● Directions for this task
Pictures excluded, please transcribe exactly the lines from the one with "Предоплата не требуется" through the end of the records below, and nothing more.

[Data items]
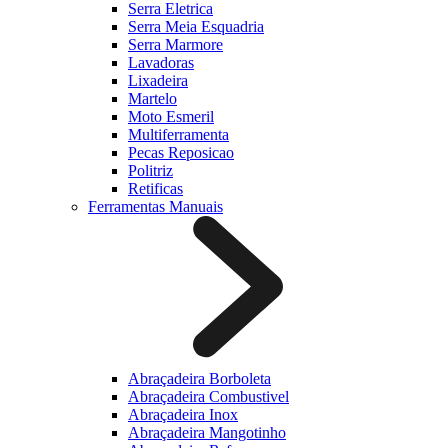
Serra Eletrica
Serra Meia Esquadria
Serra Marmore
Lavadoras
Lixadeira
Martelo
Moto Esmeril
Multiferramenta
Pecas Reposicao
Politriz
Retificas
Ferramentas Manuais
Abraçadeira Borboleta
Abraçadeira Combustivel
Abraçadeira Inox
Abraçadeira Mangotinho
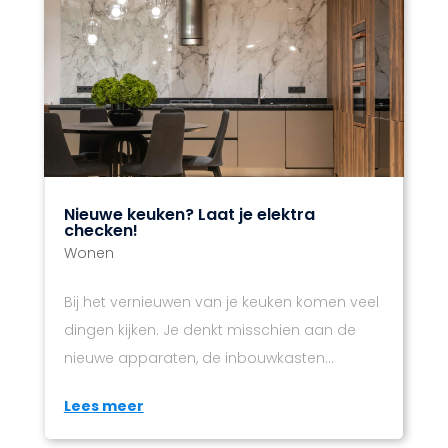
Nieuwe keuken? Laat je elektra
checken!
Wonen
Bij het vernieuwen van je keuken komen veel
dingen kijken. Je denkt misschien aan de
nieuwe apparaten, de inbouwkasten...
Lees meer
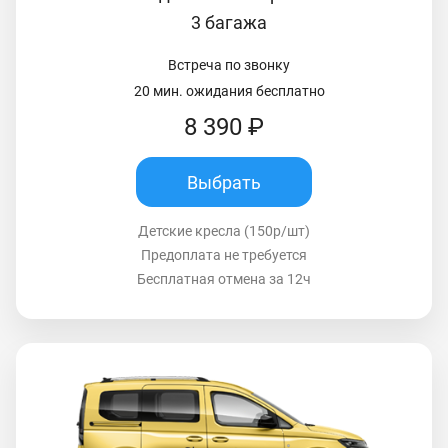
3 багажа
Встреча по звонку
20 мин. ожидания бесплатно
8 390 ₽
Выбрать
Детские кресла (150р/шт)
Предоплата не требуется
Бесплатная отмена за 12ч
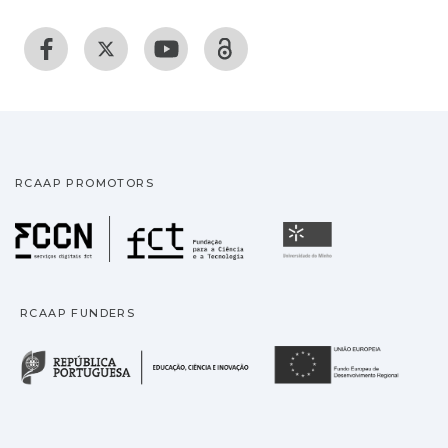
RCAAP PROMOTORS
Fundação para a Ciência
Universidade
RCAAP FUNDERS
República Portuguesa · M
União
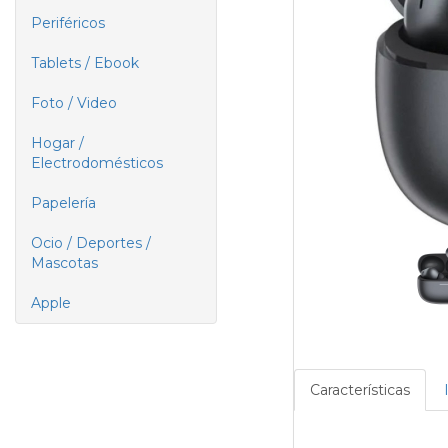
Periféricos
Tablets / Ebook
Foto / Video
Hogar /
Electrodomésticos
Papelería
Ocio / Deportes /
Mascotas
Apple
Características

● Reply
Предоплата не требуется
Бесплатная отмена за 12ч
RCAAP PROMOTORS
Fundação para a Ciência
Universidade
RCAAP FUNDERS
República Portuguesa · M
União
Periféricos
Tablets / Ebook
Foto / Video
Hogar /
Electrodomésticos
Papelería
Ocio / Deportes /
Mascotas
Apple
Características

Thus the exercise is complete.